Almost 80 per cent of people in the WA Speaks survey were concerned about climate change. And despite the issue falling out of public discussion in recent months, nearly a quarter said they were “extremely concerned”.
The CSIRO’s latest State of the Climate report, released this week, predicted WA would see more hot days and more extreme weather in coming decades.
Current projections show the state could have as many as 72 days hotter than 35C each year by 2090 if greenhouse gas emissions remain high.
The number of days more than 40C could jump to about 20 each year, from an average of four.
CSIRO Climate Science Centre interim research director Kevin Hennessy said some effects from global warming were guaranteed over the next 30 years.
“Our projections indicate for South West WA we would expect further warming, further reductions in rainfall and more sea level rise as well as an increase in severe fire weather,” Dr Hennessy said.
Rainfall in the South West had already dropped by 19 per cent in May-July since the 1970s, he said.

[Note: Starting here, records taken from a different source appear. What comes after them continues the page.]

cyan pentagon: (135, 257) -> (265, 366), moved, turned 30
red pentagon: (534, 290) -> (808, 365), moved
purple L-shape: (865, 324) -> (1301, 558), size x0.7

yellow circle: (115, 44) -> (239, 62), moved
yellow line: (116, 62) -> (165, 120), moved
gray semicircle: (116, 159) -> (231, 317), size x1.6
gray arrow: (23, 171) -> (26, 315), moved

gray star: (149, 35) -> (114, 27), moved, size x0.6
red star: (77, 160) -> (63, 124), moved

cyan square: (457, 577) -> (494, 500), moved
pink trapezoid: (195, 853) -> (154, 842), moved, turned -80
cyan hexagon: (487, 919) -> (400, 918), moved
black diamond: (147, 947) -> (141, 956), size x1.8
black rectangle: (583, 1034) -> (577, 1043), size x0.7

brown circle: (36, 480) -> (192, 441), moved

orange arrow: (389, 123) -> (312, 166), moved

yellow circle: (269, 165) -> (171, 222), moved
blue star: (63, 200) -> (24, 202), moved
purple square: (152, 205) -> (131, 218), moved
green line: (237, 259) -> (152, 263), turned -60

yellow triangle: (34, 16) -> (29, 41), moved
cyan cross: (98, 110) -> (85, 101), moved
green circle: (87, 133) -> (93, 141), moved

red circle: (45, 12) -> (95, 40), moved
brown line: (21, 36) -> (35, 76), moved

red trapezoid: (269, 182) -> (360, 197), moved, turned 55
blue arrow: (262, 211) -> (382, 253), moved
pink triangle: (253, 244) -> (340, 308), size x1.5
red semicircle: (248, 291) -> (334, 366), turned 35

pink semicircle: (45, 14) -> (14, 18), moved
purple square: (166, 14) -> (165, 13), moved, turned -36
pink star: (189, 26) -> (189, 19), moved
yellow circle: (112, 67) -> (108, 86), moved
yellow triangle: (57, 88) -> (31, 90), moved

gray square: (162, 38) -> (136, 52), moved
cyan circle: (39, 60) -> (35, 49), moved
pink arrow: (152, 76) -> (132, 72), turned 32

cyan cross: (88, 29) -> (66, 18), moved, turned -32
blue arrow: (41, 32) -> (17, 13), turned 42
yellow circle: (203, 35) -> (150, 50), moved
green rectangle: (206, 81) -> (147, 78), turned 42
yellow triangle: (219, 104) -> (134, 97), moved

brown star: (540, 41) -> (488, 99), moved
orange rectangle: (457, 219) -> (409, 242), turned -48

Five months ahead of the state election, WA Greens MP Robin Chapple said the issue was so crucial a new Cabinet position and an independent authority must be established to focus on how WA would respond to global warming.
He said the State Government could not let this issue be entirely a federal responsibility.
“Globally, it’s the most significant problem we are facing aside from World War III,” Mr Chapple said.
Dr Hennessy said there were two basic solutions for global warming: adapt to some unavoidable amount of climate change and try to slow it by reducing greenhouse gas emissions.